Introduction
Dupuytren’s disease (also called Dupuytren’s contracture) is a progressive hand condition where thickened tissue under the skin of the palm forms knots and cords, eventually pulling one or more fingers into a permanently bent position. Primarily affecting the ring and little fingers, it can impair hand function. Though not life-threatening, it can significantly impact daily activities.
Causes and Risk Factors
The exact cause is unknown, but several factors increase risk:
- Genetics: Runs in families (common in Northern European descent).
- Age/Gender: More frequent in men over 50.
- Lifestyle: Associated with smoking, alcoholism, and diabetes.
- Medical Conditions: Linked to epilepsy, liver disease, and HIV.
Symptoms and Progression
- Early Stage:
- Small, painless lumps/nodules in the palm.
- Skin puckering or dimpling.
- Advanced Stage:
- Cords of tissue form, pulling fingers toward the palm (contracture).

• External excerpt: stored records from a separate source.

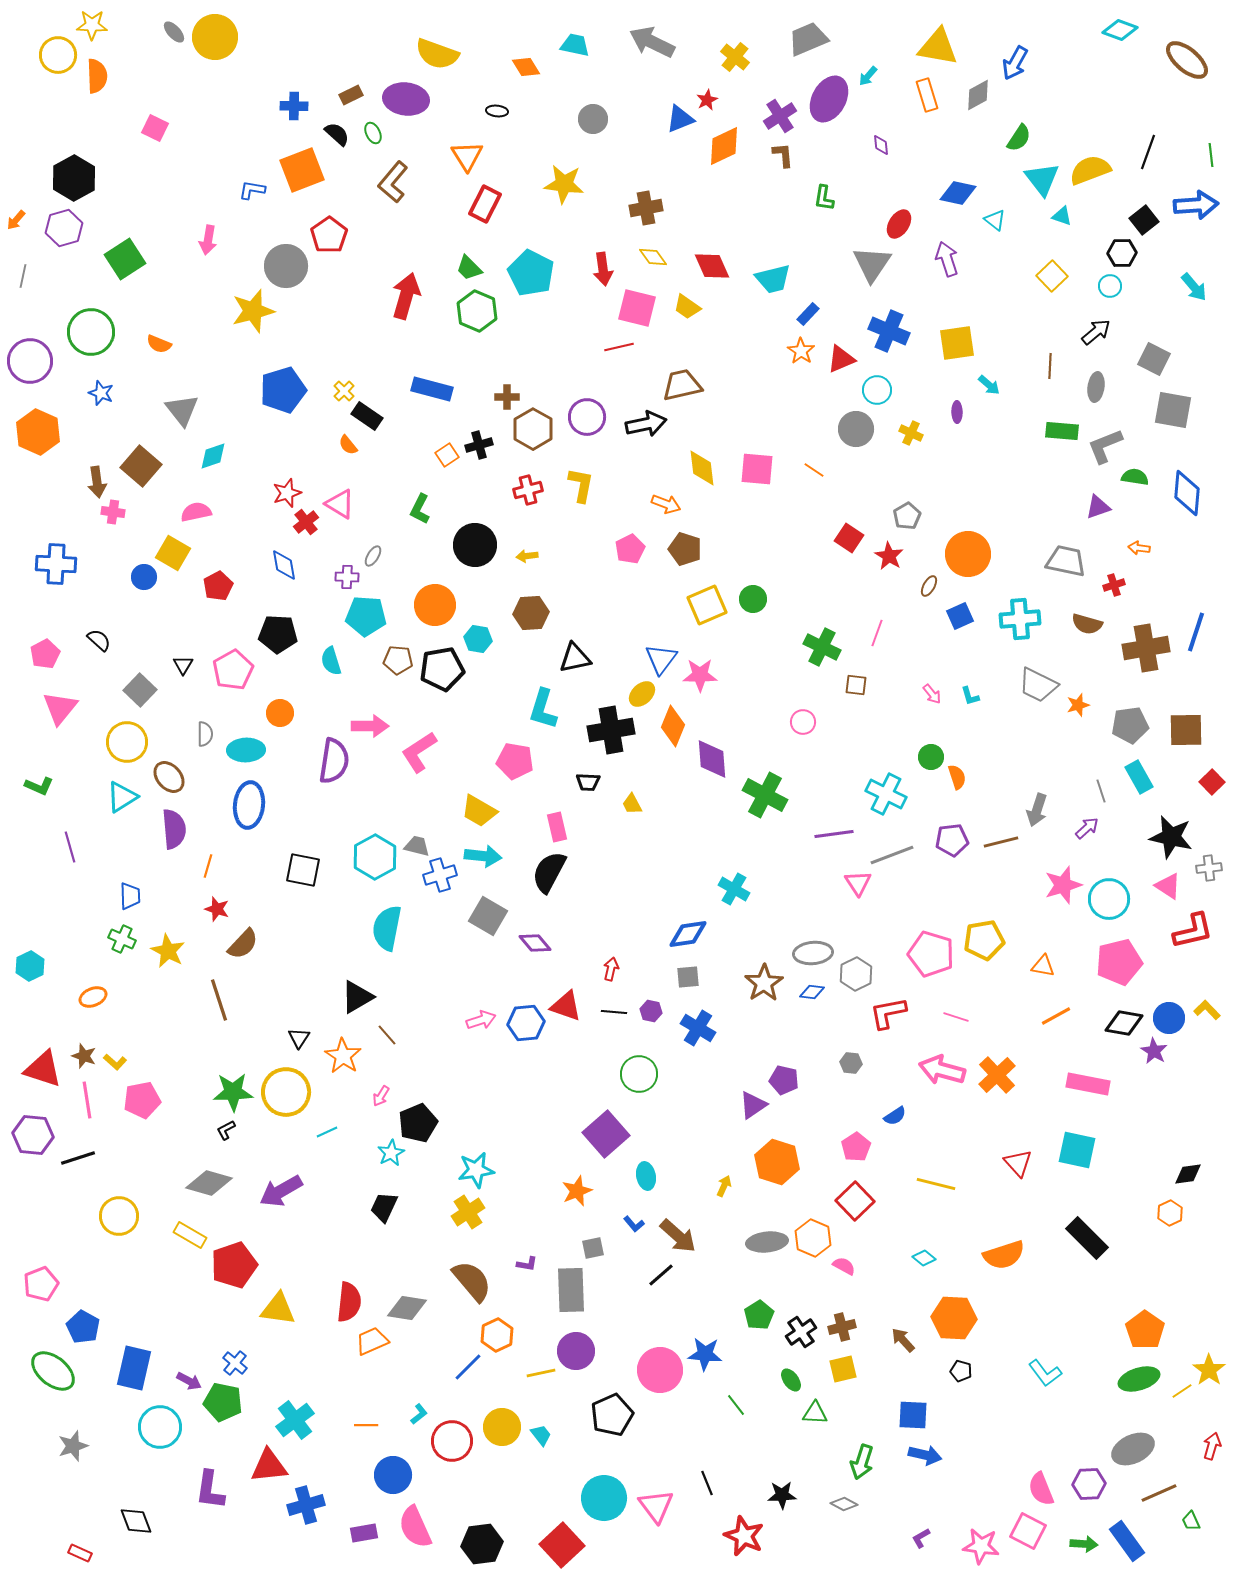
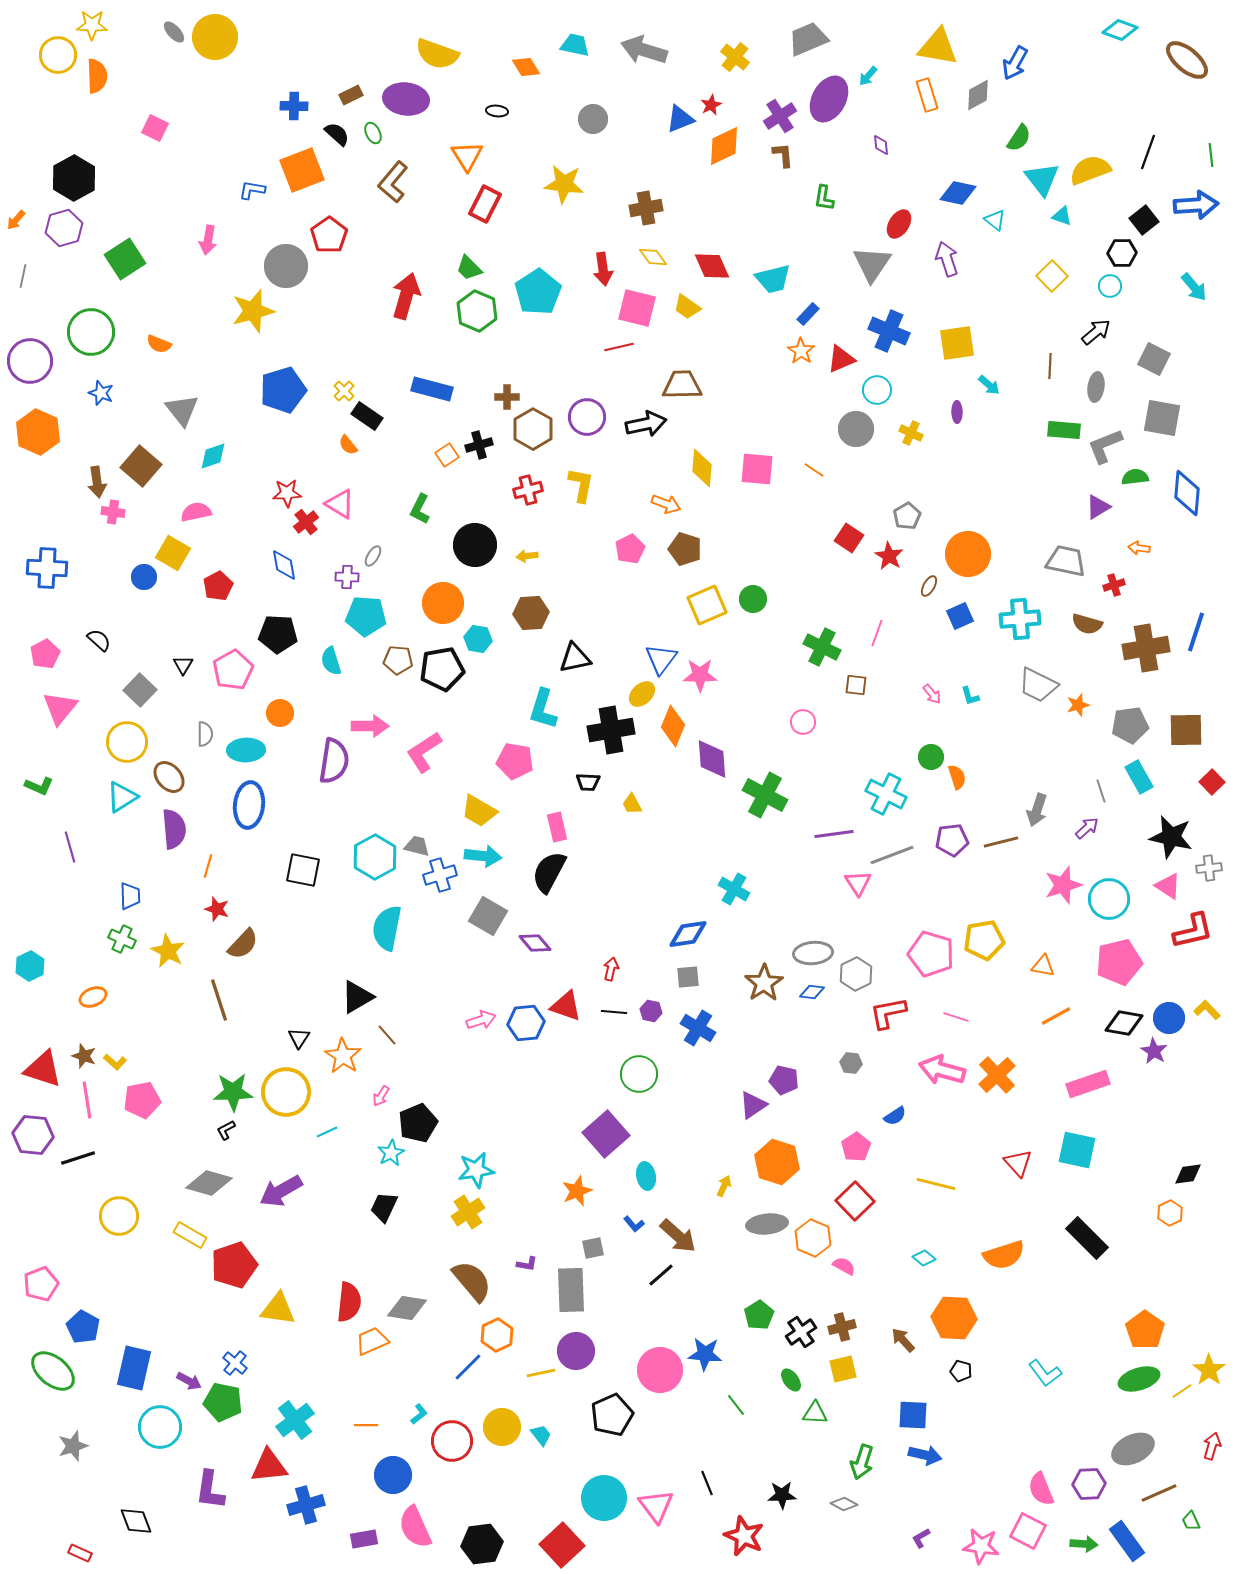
gray arrow at (652, 42): moved 8 px left, 8 px down; rotated 9 degrees counterclockwise
red star at (707, 100): moved 4 px right, 5 px down
cyan pentagon at (531, 273): moved 7 px right, 19 px down; rotated 12 degrees clockwise
brown trapezoid at (682, 385): rotated 12 degrees clockwise
gray square at (1173, 410): moved 11 px left, 8 px down
green rectangle at (1062, 431): moved 2 px right, 1 px up
yellow diamond at (702, 468): rotated 12 degrees clockwise
green semicircle at (1135, 477): rotated 16 degrees counterclockwise
red star at (287, 493): rotated 16 degrees clockwise
purple triangle at (1098, 507): rotated 12 degrees counterclockwise
blue cross at (56, 564): moved 9 px left, 4 px down
orange circle at (435, 605): moved 8 px right, 2 px up
pink L-shape at (419, 752): moved 5 px right
pink rectangle at (1088, 1084): rotated 30 degrees counterclockwise
gray ellipse at (767, 1242): moved 18 px up
purple rectangle at (364, 1533): moved 6 px down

- Difficulty straightening fingers, gripping objects, or placing hand flat.
Note: The condition is usually painless but can cause discomfort in later stages.
Diagnosis
A doctor (often a hand specialist) diagnoses Dupuytren’s through:
- Physical examination (checking for nodules/cords).

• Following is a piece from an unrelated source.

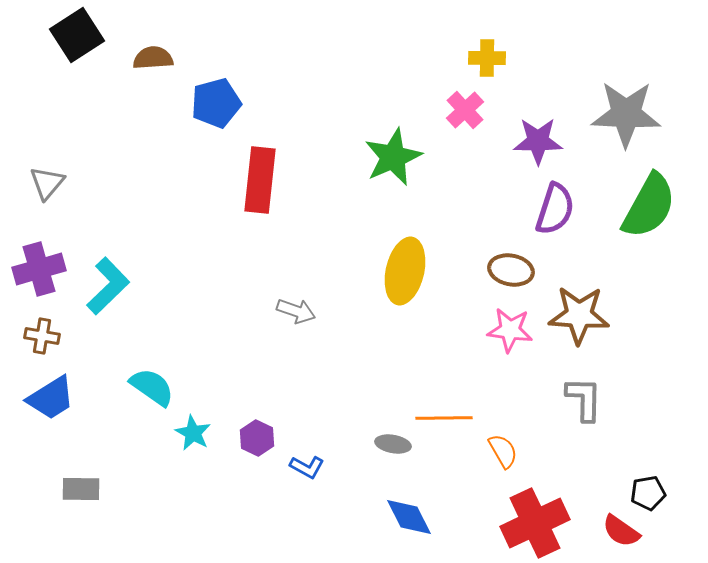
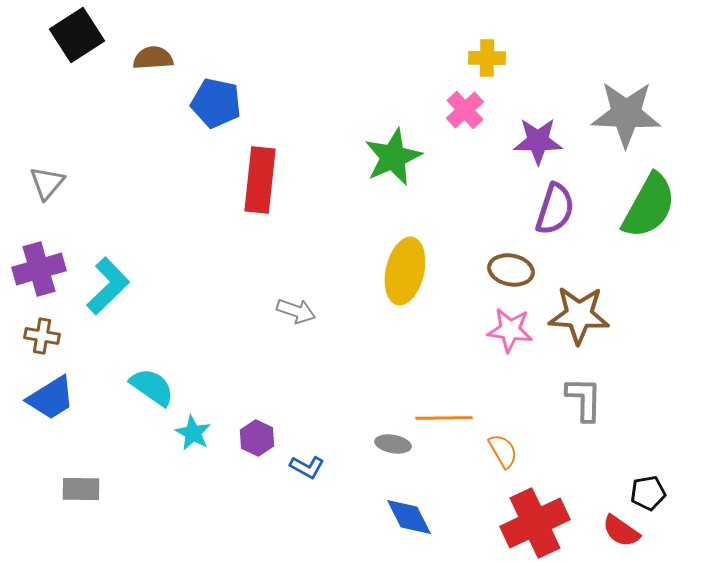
blue pentagon: rotated 27 degrees clockwise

- Tabletop Test: Inability to flatten the hand on a surface.
- Imaging (rarely needed unless surgery is planned).
Treatment Options
1. Non-Surgical Treatments
- Needle Aponeurotomy (NA): A needle breaks cords to improve mobility.
- Collagenase Injections (Xiaflex): Enzyme injections dissolve cords.
- Radiation Therapy: Early-stage treatment to slow progression.
- Physical Therapy: Stretching exercises to maintain flexibility.
2. Surgical Options
- Fasciectomy: Removal of affected tissue (most common surgery).
- Dermofasciectomy: Removal of tissue + skin grafting (severe cases).
3. Alternative/Supportive Care
- Splinting: Post-treatment to maintain finger extension.
- Steroid Injections: For painful nodules (temporary relief).
Prevention and Management
While Dupuytren’s can’t be fully prevented, these steps may help:
- Avoid smoking and excessive alcohol.
- Manage diabetes and other linked conditions.
- Early intervention if nodules appear.
Prognosis
- Slow progression: May take years to worsen.
- Recurrence common: Even after treatment, cords may return.
- Functional outcomes: Most patients regain hand use with therapy.
Conclusion
Dupuytren’s disease is a manageable but incurable hand condition. Early diagnosis and tailored treatments (like Xiaflex or surgery) can restore function. If you notice palm nodules or finger bending, consult a hand specialist promptly.
FAQs
Q1: Is Dupuytren’s disease the same as “Viking disease”?
Yes! It’s nicknamed “Viking disease” due to its high prevalence in Scandinavian populations.
Q2: Can Dupuytren’s affect both hands?
Yes, about 50% of cases involve both hands (bilateral).
Q3: Is it related to arthritis?
No, it’s a connective tissue disorder, not joint-related.